How to complete this task ▸
Beneath this line are the data; copy exactly the part of them that opens with the line containing "云搜站导航致力于优质、实用的网络站点资源收集与分享！" and closes with the line containing "无广告纯绿色的在线万能工具...", and only that part.

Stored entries
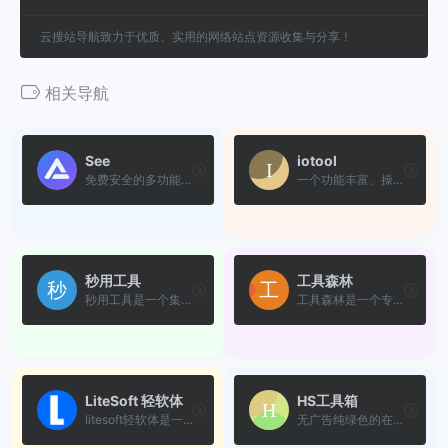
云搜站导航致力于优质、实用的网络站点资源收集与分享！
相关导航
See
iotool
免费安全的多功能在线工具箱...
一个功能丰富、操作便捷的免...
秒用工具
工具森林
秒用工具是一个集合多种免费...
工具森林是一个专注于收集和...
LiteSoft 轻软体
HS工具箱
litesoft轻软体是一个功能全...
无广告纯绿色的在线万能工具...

---

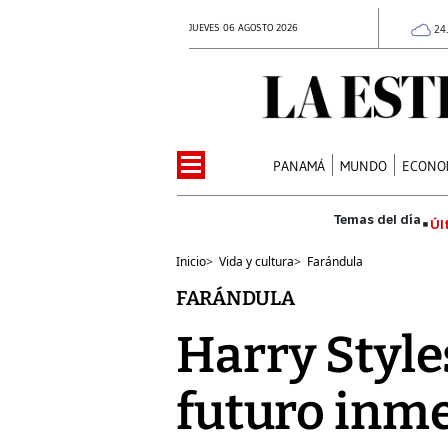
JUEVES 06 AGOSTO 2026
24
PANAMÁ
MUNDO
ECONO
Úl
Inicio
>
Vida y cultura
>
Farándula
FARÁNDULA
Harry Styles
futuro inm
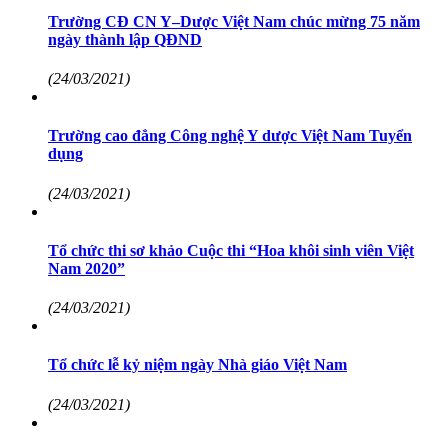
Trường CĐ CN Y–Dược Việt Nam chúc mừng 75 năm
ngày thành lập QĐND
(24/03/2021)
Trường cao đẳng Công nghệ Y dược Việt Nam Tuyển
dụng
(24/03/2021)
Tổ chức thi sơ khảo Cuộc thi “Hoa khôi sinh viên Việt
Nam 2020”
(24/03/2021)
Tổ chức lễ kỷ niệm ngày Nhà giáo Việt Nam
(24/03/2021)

...

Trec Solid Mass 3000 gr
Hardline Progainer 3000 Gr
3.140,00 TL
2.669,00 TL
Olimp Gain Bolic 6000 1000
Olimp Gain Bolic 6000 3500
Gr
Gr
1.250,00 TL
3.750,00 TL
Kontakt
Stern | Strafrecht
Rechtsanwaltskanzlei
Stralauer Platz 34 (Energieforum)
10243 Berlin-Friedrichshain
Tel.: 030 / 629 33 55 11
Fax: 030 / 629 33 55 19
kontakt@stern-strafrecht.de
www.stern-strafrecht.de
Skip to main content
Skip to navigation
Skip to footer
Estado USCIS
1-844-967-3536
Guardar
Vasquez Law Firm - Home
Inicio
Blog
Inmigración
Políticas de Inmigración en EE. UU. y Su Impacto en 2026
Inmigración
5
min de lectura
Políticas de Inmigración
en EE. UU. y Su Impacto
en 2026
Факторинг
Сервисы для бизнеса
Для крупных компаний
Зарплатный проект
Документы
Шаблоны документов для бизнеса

Response below ▸
云搜站导航致力于优质、实用的网络站点资源收集与分享！
相关导航
See
iotool
免费安全的多功能在线工具箱...
一个功能丰富、操作便捷的免...
秒用工具
工具森林
秒用工具是一个集合多种免费...
工具森林是一个专注于收集和...
LiteSoft 轻软体
HS工具箱
litesoft轻软体是一个功能全...
无广告纯绿色的在线万能工具...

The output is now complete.